“To be sure. I wonder what has become of the old boy. Roaming round the country somewhere, I suppose. What a rum old chap he was, with his hat in one hand, yellow silk handkerchief in the other, and his shiny bald head. Yes, I wonder where he is.”

“Ramballing,” cried Singh, with a peculiar smile on his countenance; and then he started in wonder, for Glyn made a dash at him, caught him by the wrist, and made believe to feel his pulse in the most solemn manner.

“What are you doing that for?” cried Singh.

“Wait a moment,” replied Glyn.—“No. Beating quite steadily. Skin feels cool and moist.”

“Why, of course,” said Singh. “What do you mean?”

“I thought you must be ill to burst out with a bad joke like that.”

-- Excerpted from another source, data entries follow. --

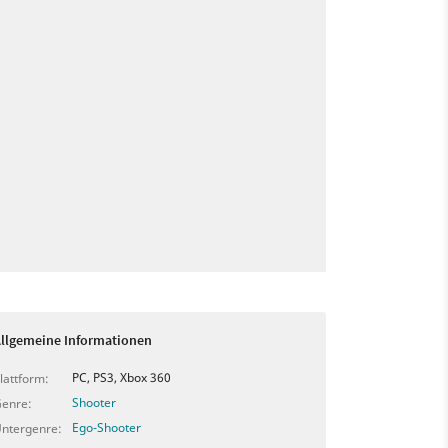
llgemeine Informationen
PC, PS3, Xbox 360
lattform:
Shooter
enre:
Ego-Shooter
ntergenre:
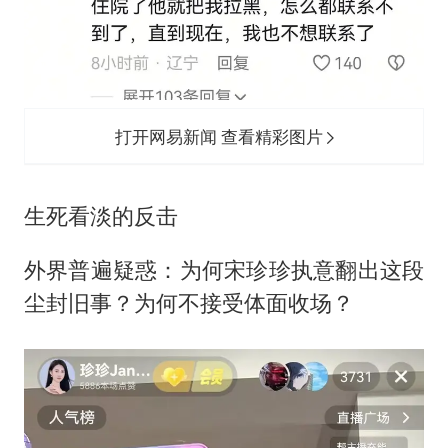
打开网易新闻 查看精彩图片
生死看淡的反击
外界普遍疑惑：为何宋珍珍执意翻出这段
尘封旧事？为何不接受体面收场？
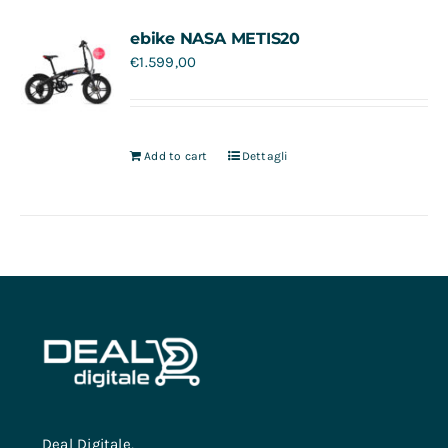
Contatti
ebike NASA METIS20
€
1.599,00
Add to cart
Dettagli
Deal Digitale,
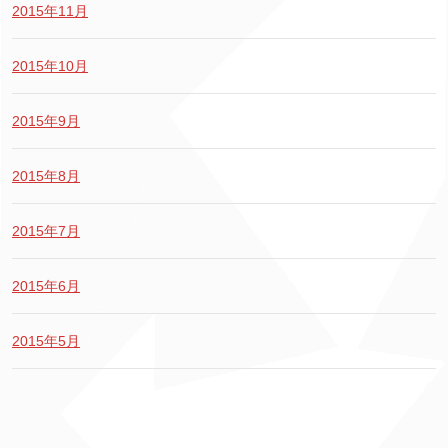
2015年11月
2015年10月
2015年9月
2015年8月
2015年7月
2015年6月
2015年5月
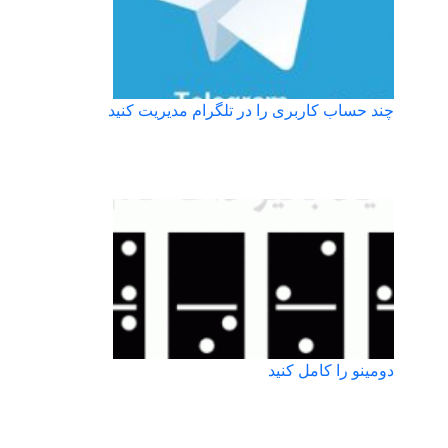
چند حساب کاربری را در تلگرام مدیریت کنید
دومینو را کامل کنید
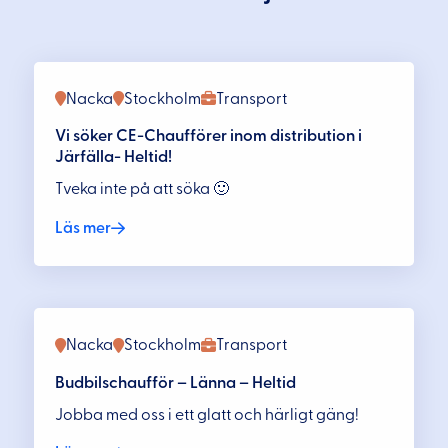
Nacka
Stockholm
Transport
Vi söker CE-Chaufförer inom distribution i
Järfälla- Heltid!
Tveka inte på att söka 🙂
Läs mer
Nacka
Stockholm
Transport
Budbilschaufför – Länna – Heltid
Jobba med oss i ett glatt och härligt gäng!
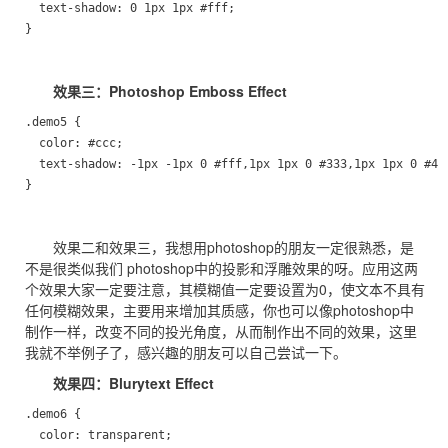
  text-shadow: 0 1px 1px #fff;           

}
效果三：Photoshop Emboss Effect
.demo5 {

  color: #ccc;

  text-shadow: -1px -1px 0 #fff,1px 1px 0 #333,1px 1px 0 #444
}
效果二和效果三，我想用photoshop的朋友一定很熟悉，是
不是很类似我们 photoshop中的投影和浮雕效果的呀。应用这两
个效果大家一定要注意，其模糊值一定要设置为0，使文本不具有
任何模糊效果，主要用来增加其质感，你也可以像photoshop中
制作一样，改变不同的投光角度，从而制作出不同的效果，这里
我就不举例子了，感兴趣的朋友可以自己尝试一下。
效果四：Blurytext Effect
.demo6 {

  color: transparent;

“Oh, stuff!” cried Singh impatiently. “It’s just as good as yours. Yes,” he continued thoughtfully, “it is very nice here; but I should like another ride through the old jungle; and this old row of elm-trees—pah! how different.”

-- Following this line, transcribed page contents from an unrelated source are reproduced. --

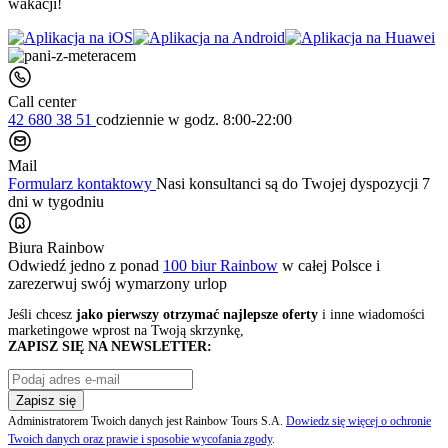
wakacji!
Call center
42 680 38 51
codziennie
w godz. 8:00-22:00
Mail
Formularz kontaktowy
Nasi konsultanci są do Twojej dyspozycji 7
dni w tygodniu
Biura Rainbow
Odwiedź jedno z ponad
100 biur Rainbow
w całej Polsce i
zarezerwuj swój
wymarzony urlop
Jeśli chcesz
jako pierwszy otrzymać najlepsze oferty
i inne wiadomości
marketingowe wprost na Twoją skrzynkę,
ZAPISZ SIĘ NA NEWSLETTER:
Zapisz się
Administratorem Twoich danych jest Rainbow Tours S.A.
Dowiedz się więcej o ochronie
Twoich danych oraz prawie i sposobie wycofania zgody
.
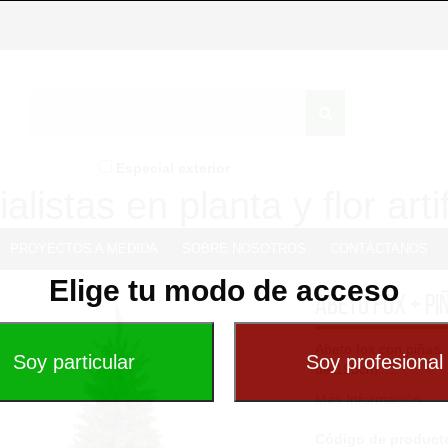
Especial exterior
alistas en planta y flor artif
PROYECTOS A MEDIDA
SOBRE NOSOTROS
CONTÁCTANOS
Elige tu modo de acceso
Abeto Fox + pi
Abeto fox con piñas,
de 195cm. ...
Más Información
Código de product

The two lads remained very thoughtful as they walked slowly across the cricket-field, mentally seeing the wild forest of the East with its strange palms that run from tree to tree, rising up or growing down, here forming festoons, there tangling and matting the lower growth together, and always beautiful whenever seen.

Strange musings for a couple of schoolboys, who never once connected these objects of their thoughts with the stringent master’s cane—the rattan or properly rotan-cane or climbing-palm.

They stopped at last in their favourite place beneath the elms, and stood with their hands in their pockets and their shoulders against the park-palings—the patch that looked newish, but which was gradually growing grey under the influence of the weather that was oxidising the new nails and sending a ruddy stain through the wood.